August 17, 1977: U.S. President Jimmy Carter, National Security Adviser Zbigniew Brzezinski and Secretary of State Cyrus Vance at Camp David. Brzezinski, of Polish descent, wanted to embroil the Soviet military in Afghanistan to facilitate the liberation of Poland and other East European countries. He sent Special Forces to Afghanistan in July 1979. They fomented revolts, causing the communist government in Kabul to conclude that it was in peril and needed the Soviet Union’s military intervention. Photo: The Hindu Archives

Former U.S. Presidents (from left) George H.W. Bush, Barack Obama, George W. Bush, Bill Clinton and Jimmy Carter. The Project for the New American Century in 1997 begot the ‘neoconservative’ movement, whose adherents are often referred to as ‘neocons’, which asserted the need for a ‘muscular’ foreign policy. During Ronald Reagan’s presidency, they propagated the need for America to act as a ‘benevolent hegemon’ to establish and maintain Pax Americana. Photo: J. Scott Applewhite/AP

Ronald Reagan. During his presidency (1981-1989), the ‘neocons’ propagated the need for America to act as a ‘benevolent hegemon’ to establish and maintain Pax Americana.

January 1980: Soviet military vehicles on the streets of Kabul, a month after Brezhnev sent in the forces to Afghanistan. Photo: The Hindu

Leonid Brezhnev. Without a proper discussion in the Polit Bureau, he sent in the forces to Afghanistan in December 1979. Photo: The Hindu Archives

Mikhail Gorbachev, former President of the Soviet Union. In 1989, the Soviets under Gorbachev wisely withdrew from Afghanistan. By then the Polish Solidarity Movement had grown stronger, eventually freeing Poland from Moscow’s tutelage. Brzezinski got what he wanted. His goal of mobilising Muslim nations against the Soviet Union also was accomplished. Photo: AFP

Osama bin Laden, Al Qaeda leader, at a news conference in Khost, Afghanistan, in March 2004. George W. Bush was keen to project himself as a strong, super-leader and started bombing Afghanistan on October 7, 2001, in the wake of the attack on the World Trade Centre. Photo: AP

What has happened in Afghanistan can be traced to the United States’ ‘muscular’ foreign policy after the Cold War and the floundering global war on terrorism.

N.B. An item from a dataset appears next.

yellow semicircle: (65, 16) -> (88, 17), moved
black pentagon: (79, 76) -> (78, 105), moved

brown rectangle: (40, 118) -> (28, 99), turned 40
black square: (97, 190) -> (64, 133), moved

The swift collapse of the United States-backed Ashraf Ghani government in Afghanistan, along with the rise of the Taliban as the most powerful actor on the scene, has to be seen in a proper historical perspective as it raises a number of questions to a student of international relations:

  • Are we witnessing the end of the much-hyped ‘American Century’ and the ill-starred Global War on Terrorism (GWOT) proclaimed with much flourish by President George Bush Jr in the wake of the attack on the World Trade Centre on September 11, 2001?
  • How do we explain what has occurred in Afghanistan? How far back in time do we need to go?
  • Did President Joe Biden do the right thing? Was he really surprised by the chaos that followed his decision to withdraw the military by a certain date?
  • Has India navigated the perilous diplomatic waters dexterously? Could India have done better?
  • What next for Afghanistan and the region?

The American Century

The phrase the “American Century”was coined by Time publisher Henry Luce whose father was a missionary. In a 1941 article published in Life, Luce urged his country to abandon isolationism and accept a missionary’s role, acting as the Good Samaritan spreading democracy. Luce avoided the expression the American Empire’ for understandable reasons. It does not mean that he was averse to such an empire.

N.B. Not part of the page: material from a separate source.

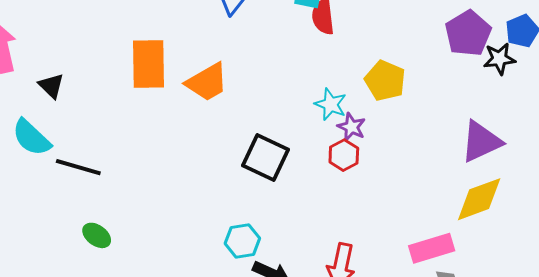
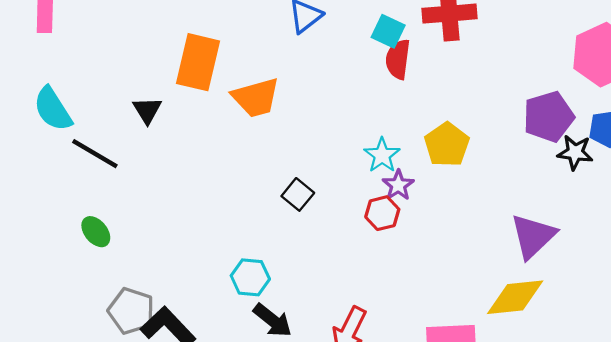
black triangle: (51, 86) -> (147, 110), moved
purple triangle: (481, 142) -> (533, 236), turned -33
black square: (266, 158) -> (298, 194), size x0.6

At the end of the Second World War, the U.S. and the Soviet Union got into a Cold War that ended, in a sense, even before the Soviet Union’s collapse in 1991. In a famous article titled ‘The Unipolar Moment in Foreign Affairs’, published in October 1990, Charles Krauthammer, a political columnist, proclaimed U.S. dominance in the post-Cold War era. Successive administrations and the academia in the U.S., and hence most parts of the rest of the world, accepted his point of view. As we know, the academic pre-eminence of the West prevails because decolonisation of the mind is a comparatively slow process.

Weapons of mass deception

Following Krauthammer’s lead, William Kristol and Robert Kagan elaborated on the Project for the New American Century (PNAC) in 1997. This project begot the ‘neoconservative’ movement, whose adherents are often referred to as ‘neocons’, which asserted the need for a ‘muscular’ foreign policy. During Ronald Reagan’s presidency (1981-1989), they propagated the need for America to act as a ‘benevolent hegemon’ to establish and maintain Pax Americana.

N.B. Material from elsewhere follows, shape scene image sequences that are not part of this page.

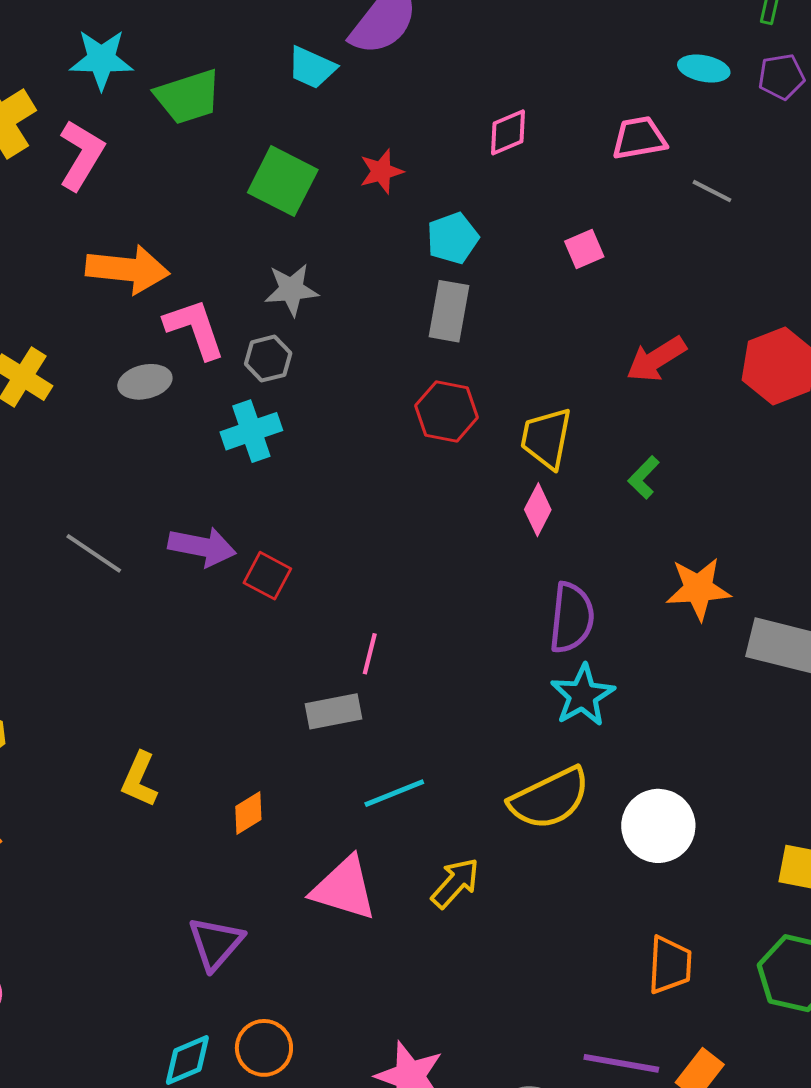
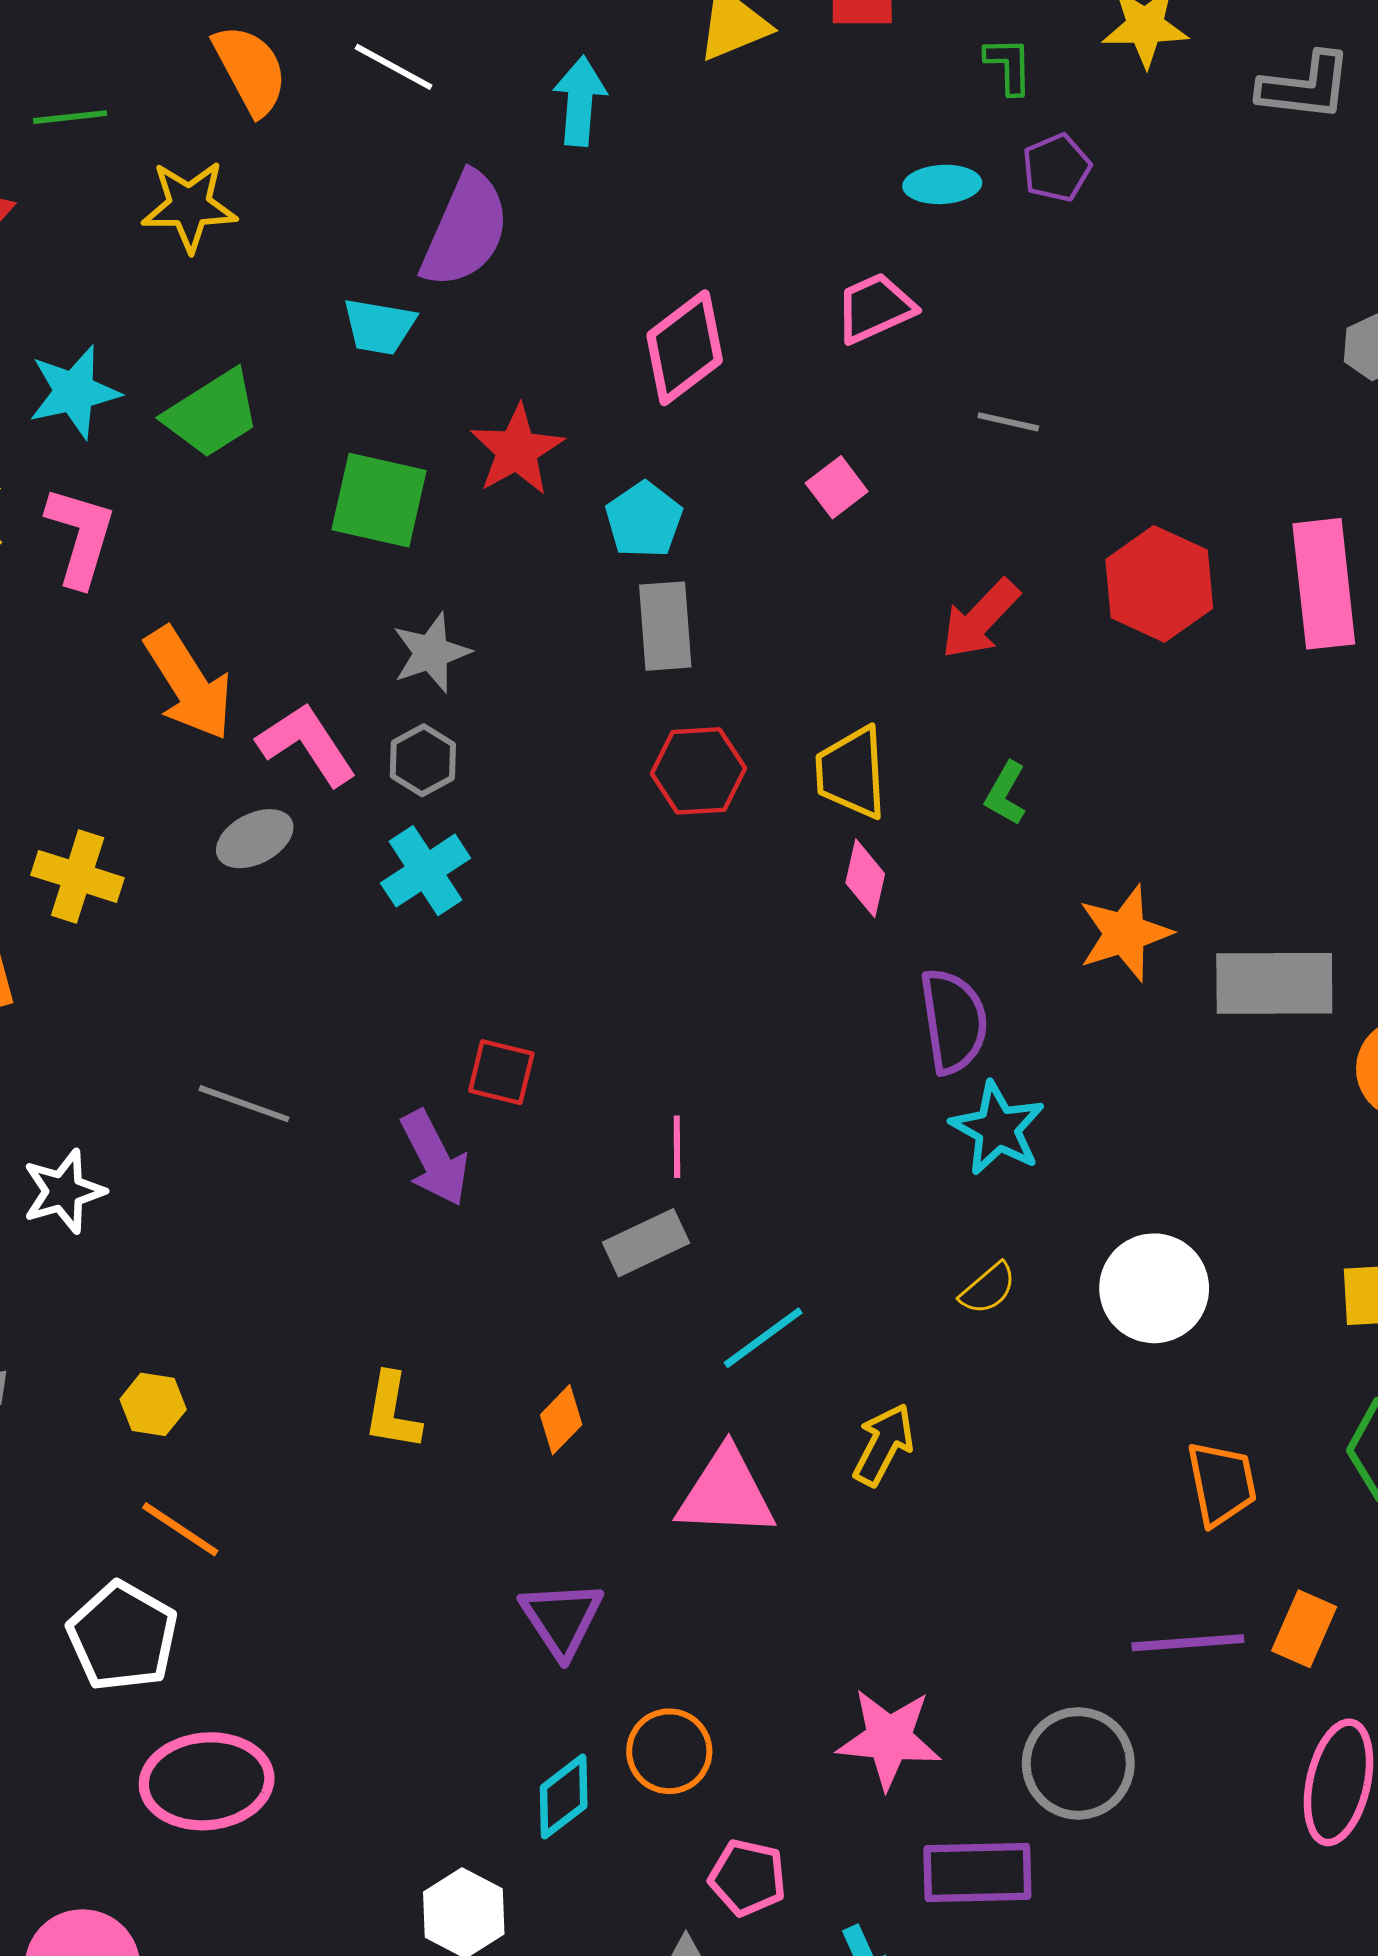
pink diamond: (508, 132) -> (685, 348), size x1.5
red star: (381, 171) -> (517, 450), size x1.4
gray line: (712, 191) -> (1008, 422), moved
orange arrow: (128, 269) -> (189, 684), turned 66
purple arrow: (202, 547) -> (435, 1158), moved, turned 66
yellow semicircle: (550, 798) -> (988, 1289), size x0.5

To my mind, the ‘neocons’ believed that they were clever enough to deceive the rest of the world, not for some time but forever. A prime example is of adducing Weapons of Mass Destruction (WMD) held by Saddam Hussein to justify years of utterly inhuman economic sanctions that resulted in the death of hundreds of thousands of children in Iraq, and later, to invade and occupy Iraq in order to facilitate huge profits for U.S. companies. As a matter of fact, 1,625 experts, who ‘inspected’ 1,700 sites at a cost of over $1 billion, found no WMD. Indeed, the correct expansion of WMD would be Weapons of Mass Deception.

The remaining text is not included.